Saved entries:

════════════════

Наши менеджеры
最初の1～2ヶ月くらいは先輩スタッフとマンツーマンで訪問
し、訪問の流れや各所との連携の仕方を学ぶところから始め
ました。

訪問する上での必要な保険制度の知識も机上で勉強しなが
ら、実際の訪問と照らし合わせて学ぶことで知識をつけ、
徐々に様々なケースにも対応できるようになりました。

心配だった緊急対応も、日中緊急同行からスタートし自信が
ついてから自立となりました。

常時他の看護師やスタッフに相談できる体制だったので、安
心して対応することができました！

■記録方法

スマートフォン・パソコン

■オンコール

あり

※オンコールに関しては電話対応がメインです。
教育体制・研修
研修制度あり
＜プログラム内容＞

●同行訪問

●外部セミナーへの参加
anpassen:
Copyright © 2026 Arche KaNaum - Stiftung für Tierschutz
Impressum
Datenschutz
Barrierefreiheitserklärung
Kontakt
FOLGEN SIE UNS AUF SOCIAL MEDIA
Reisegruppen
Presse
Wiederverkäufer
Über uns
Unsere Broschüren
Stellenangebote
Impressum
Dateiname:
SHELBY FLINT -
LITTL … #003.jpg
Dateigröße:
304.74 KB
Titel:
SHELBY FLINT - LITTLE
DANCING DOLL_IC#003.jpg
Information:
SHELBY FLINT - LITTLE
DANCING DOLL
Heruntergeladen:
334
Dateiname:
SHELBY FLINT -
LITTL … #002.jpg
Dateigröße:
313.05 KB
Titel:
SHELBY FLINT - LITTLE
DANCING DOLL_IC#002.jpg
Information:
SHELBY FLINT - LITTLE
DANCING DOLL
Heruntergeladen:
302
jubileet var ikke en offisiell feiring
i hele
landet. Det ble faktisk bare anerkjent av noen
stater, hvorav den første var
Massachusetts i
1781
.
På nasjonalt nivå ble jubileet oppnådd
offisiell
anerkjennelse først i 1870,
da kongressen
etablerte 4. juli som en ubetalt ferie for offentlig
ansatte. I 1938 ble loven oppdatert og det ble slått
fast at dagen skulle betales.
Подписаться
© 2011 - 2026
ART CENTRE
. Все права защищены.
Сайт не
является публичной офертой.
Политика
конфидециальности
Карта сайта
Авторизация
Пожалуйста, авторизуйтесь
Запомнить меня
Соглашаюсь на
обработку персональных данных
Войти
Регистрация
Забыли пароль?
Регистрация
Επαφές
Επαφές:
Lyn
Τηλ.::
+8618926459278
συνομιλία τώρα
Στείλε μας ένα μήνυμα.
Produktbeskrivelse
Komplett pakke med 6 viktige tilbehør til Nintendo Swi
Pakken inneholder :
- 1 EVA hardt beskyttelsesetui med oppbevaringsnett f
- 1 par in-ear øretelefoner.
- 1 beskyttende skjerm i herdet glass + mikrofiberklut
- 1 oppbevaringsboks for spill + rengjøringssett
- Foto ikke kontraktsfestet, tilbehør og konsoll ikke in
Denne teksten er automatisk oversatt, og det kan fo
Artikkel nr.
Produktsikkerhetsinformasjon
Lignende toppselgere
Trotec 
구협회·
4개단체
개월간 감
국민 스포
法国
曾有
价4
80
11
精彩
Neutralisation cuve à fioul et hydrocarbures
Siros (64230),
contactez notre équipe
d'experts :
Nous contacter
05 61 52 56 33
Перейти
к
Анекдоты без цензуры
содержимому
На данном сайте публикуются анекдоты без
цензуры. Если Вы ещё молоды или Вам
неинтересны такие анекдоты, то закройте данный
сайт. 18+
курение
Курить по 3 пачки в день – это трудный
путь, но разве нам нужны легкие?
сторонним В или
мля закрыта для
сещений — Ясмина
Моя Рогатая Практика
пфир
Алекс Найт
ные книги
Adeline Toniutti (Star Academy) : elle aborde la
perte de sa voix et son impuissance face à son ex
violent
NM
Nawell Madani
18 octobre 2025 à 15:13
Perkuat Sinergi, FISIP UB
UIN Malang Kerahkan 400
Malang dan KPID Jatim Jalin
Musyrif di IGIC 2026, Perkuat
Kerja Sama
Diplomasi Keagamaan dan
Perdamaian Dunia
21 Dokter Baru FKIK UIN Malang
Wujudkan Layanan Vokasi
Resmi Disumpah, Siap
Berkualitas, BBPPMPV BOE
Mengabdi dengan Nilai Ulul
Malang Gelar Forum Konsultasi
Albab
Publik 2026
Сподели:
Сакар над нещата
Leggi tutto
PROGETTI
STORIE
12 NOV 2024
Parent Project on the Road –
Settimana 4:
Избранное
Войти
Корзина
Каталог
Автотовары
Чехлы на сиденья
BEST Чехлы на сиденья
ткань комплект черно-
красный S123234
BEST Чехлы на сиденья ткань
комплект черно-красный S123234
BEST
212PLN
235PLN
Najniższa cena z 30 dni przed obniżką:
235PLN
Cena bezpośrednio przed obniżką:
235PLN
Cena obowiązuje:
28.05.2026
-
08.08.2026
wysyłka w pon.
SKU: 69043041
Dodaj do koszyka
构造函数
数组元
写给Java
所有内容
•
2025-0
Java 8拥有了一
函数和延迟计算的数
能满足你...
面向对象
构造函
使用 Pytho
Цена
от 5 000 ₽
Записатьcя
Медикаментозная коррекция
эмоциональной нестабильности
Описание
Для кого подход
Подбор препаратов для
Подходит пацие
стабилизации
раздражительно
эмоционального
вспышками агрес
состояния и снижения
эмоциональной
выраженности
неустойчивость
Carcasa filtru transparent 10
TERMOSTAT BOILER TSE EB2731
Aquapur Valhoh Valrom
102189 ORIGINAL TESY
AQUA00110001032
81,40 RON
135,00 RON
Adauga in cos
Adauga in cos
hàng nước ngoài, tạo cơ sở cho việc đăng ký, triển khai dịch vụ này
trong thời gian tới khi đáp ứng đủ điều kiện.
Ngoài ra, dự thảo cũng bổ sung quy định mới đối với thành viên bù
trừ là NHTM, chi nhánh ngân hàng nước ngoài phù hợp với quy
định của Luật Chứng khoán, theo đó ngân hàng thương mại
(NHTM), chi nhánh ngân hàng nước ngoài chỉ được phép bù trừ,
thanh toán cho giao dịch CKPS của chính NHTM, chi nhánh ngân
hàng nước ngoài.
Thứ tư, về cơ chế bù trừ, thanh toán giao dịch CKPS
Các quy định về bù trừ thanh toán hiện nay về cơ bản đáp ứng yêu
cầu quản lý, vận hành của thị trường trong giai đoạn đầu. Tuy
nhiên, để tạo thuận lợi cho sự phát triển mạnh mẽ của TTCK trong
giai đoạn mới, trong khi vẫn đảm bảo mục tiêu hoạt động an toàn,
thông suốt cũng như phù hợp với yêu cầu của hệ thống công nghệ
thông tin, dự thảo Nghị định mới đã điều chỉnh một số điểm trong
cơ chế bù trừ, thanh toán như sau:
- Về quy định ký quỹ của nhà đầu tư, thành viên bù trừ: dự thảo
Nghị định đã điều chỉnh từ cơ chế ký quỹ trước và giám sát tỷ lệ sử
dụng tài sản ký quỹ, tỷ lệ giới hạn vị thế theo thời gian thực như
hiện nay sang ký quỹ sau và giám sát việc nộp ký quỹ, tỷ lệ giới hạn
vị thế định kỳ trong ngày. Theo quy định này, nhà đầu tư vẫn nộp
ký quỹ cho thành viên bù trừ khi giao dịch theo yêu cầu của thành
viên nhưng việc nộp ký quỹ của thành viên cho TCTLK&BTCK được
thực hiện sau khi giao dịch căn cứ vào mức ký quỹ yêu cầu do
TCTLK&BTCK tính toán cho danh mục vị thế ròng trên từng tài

════════════════

TASK TO COMPLETE:
Each entry must be set down exactly as it appears.

ANSWER TO THIS PROBLEM:
Наши менеджеры
最初の1～2ヶ月くらいは先輩スタッフとマンツーマンで訪問
し、訪問の流れや各所との連携の仕方を学ぶところから始め
ました。

訪問する上での必要な保険制度の知識も机上で勉強しなが
ら、実際の訪問と照らし合わせて学ぶことで知識をつけ、
徐々に様々なケースにも対応できるようになりました。

心配だった緊急対応も、日中緊急同行からスタートし自信が
ついてから自立となりました。

常時他の看護師やスタッフに相談できる体制だったので、安
心して対応することができました！

■記録方法

スマートフォン・パソコン

■オンコール

あり

※オンコールに関しては電話対応がメインです。
教育体制・研修
研修制度あり
＜プログラム内容＞

●同行訪問

●外部セミナーへの参加
anpassen:
Copyright © 2026 Arche KaNaum - Stiftung für Tierschutz
Impressum
Datenschutz
Barrierefreiheitserklärung
Kontakt
FOLGEN SIE UNS AUF SOCIAL MEDIA
Reisegruppen
Presse
Wiederverkäufer
Über uns
Unsere Broschüren
Stellenangebote
Impressum
Dateiname:
SHELBY FLINT -
LITTL … #003.jpg
Dateigröße:
304.74 KB
Titel:
SHELBY FLINT - LITTLE
DANCING DOLL_IC#003.jpg
Information:
SHELBY FLINT - LITTLE
DANCING DOLL
Heruntergeladen:
334
Dateiname:
SHELBY FLINT -
LITTL … #002.jpg
Dateigröße:
313.05 KB
Titel:
SHELBY FLINT - LITTLE
DANCING DOLL_IC#002.jpg
Information:
SHELBY FLINT - LITTLE
DANCING DOLL
Heruntergeladen:
302
jubileet var ikke en offisiell feiring
i hele
landet. Det ble faktisk bare anerkjent av noen
stater, hvorav den første var
Massachusetts i
1781
.
På nasjonalt nivå ble jubileet oppnådd
offisiell
anerkjennelse først i 1870,
da kongressen
etablerte 4. juli som en ubetalt ferie for offentlig
ansatte. I 1938 ble loven oppdatert og det ble slått
fast at dagen skulle betales.
Подписаться
© 2011 - 2026
ART CENTRE
. Все права защищены.
Сайт не
является публичной офертой.
Политика
конфидециальности
Карта сайта
Авторизация
Пожалуйста, авторизуйтесь
Запомнить меня
Соглашаюсь на
обработку персональных данных
Войти
Регистрация
Забыли пароль?
Регистрация
Επαφές
Επαφές:
Lyn
Τηλ.::
+8618926459278
συνομιλία τώρα
Στείλε μας ένα μήνυμα.
Produktbeskrivelse
Komplett pakke med 6 viktige tilbehør til Nintendo Swi
Pakken inneholder :
- 1 EVA hardt beskyttelsesetui med oppbevaringsnett f
- 1 par in-ear øretelefoner.
- 1 beskyttende skjerm i herdet glass + mikrofiberklut
- 1 oppbevaringsboks for spill + rengjøringssett
- Foto ikke kontraktsfestet, tilbehør og konsoll ikke in
Denne teksten er automatisk oversatt, og det kan fo
Artikkel nr.
Produktsikkerhetsinformasjon
Lignende toppselgere
Trotec 
구협회·
4개단체
개월간 감
국민 스포
法国
曾有
价4
80
11
精彩
Neutralisation cuve à fioul et hydrocarbures
Siros (64230),
contactez notre équipe
d'experts :
Nous contacter
05 61 52 56 33
Перейти
к
Анекдоты без цензуры
содержимому
На данном сайте публикуются анекдоты без
цензуры. Если Вы ещё молоды или Вам
неинтересны такие анекдоты, то закройте данный
сайт. 18+
курение
Курить по 3 пачки в день – это трудный
путь, но разве нам нужны легкие?
сторонним В или
мля закрыта для
сещений — Ясмина
Моя Рогатая Практика
пфир
Алекс Найт
ные книги
Adeline Toniutti (Star Academy) : elle aborde la
perte de sa voix et son impuissance face à son ex
violent
NM
Nawell Madani
18 octobre 2025 à 15:13
Perkuat Sinergi, FISIP UB
UIN Malang Kerahkan 400
Malang dan KPID Jatim Jalin
Musyrif di IGIC 2026, Perkuat
Kerja Sama
Diplomasi Keagamaan dan
Perdamaian Dunia
21 Dokter Baru FKIK UIN Malang
Wujudkan Layanan Vokasi
Resmi Disumpah, Siap
Berkualitas, BBPPMPV BOE
Mengabdi dengan Nilai Ulul
Malang Gelar Forum Konsultasi
Albab
Publik 2026
Сподели:
Сакар над нещата
Leggi tutto
PROGETTI
STORIE
12 NOV 2024
Parent Project on the Road –
Settimana 4:
Избранное
Войти
Корзина
Каталог
Автотовары
Чехлы на сиденья
BEST Чехлы на сиденья
ткань комплект черно-
красный S123234
BEST Чехлы на сиденья ткань
комплект черно-красный S123234
BEST
212PLN
235PLN
Najniższa cena z 30 dni przed obniżką:
235PLN
Cena bezpośrednio przed obniżką:
235PLN
Cena obowiązuje:
28.05.2026
-
08.08.2026
wysyłka w pon.
SKU: 69043041
Dodaj do koszyka
构造函数
数组元
写给Java
所有内容
•
2025-0
Java 8拥有了一
函数和延迟计算的数
能满足你...
面向对象
构造函
使用 Pytho
Цена
от 5 000 ₽
Записатьcя
Медикаментозная коррекция
эмоциональной нестабильности
Описание
Для кого подход
Подбор препаратов для
Подходит пацие
стабилизации
раздражительно
эмоционального
вспышками агрес
состояния и снижения
эмоциональной
выраженности
неустойчивость
Carcasa filtru transparent 10
TERMOSTAT BOILER TSE EB2731
Aquapur Valhoh Valrom
102189 ORIGINAL TESY
AQUA00110001032
81,40 RON
135,00 RON
Adauga in cos
Adauga in cos
hàng nước ngoài, tạo cơ sở cho việc đăng ký, triển khai dịch vụ này
trong thời gian tới khi đáp ứng đủ điều kiện.
Ngoài ra, dự thảo cũng bổ sung quy định mới đối với thành viên bù
trừ là NHTM, chi nhánh ngân hàng nước ngoài phù hợp với quy
định của Luật Chứng khoán, theo đó ngân hàng thương mại
(NHTM), chi nhánh ngân hàng nước ngoài chỉ được phép bù trừ,
thanh toán cho giao dịch CKPS của chính NHTM, chi nhánh ngân
hàng nước ngoài.
Thứ tư, về cơ chế bù trừ, thanh toán giao dịch CKPS
Các quy định về bù trừ thanh toán hiện nay về cơ bản đáp ứng yêu
cầu quản lý, vận hành của thị trường trong giai đoạn đầu. Tuy
nhiên, để tạo thuận lợi cho sự phát triển mạnh mẽ của TTCK trong
giai đoạn mới, trong khi vẫn đảm bảo mục tiêu hoạt động an toàn,
thông suốt cũng như phù hợp với yêu cầu của hệ thống công nghệ
thông tin, dự thảo Nghị định mới đã điều chỉnh một số điểm trong
cơ chế bù trừ, thanh toán như sau:
- Về quy định ký quỹ của nhà đầu tư, thành viên bù trừ: dự thảo
Nghị định đã điều chỉnh từ cơ chế ký quỹ trước và giám sát tỷ lệ sử
dụng tài sản ký quỹ, tỷ lệ giới hạn vị thế theo thời gian thực như
hiện nay sang ký quỹ sau và giám sát việc nộp ký quỹ, tỷ lệ giới hạn
vị thế định kỳ trong ngày. Theo quy định này, nhà đầu tư vẫn nộp
ký quỹ cho thành viên bù trừ khi giao dịch theo yêu cầu của thành
viên nhưng việc nộp ký quỹ của thành viên cho TCTLK&BTCK được
thực hiện sau khi giao dịch căn cứ vào mức ký quỹ yêu cầu do
TCTLK&BTCK tính toán cho danh mục vị thế ròng trên từng tài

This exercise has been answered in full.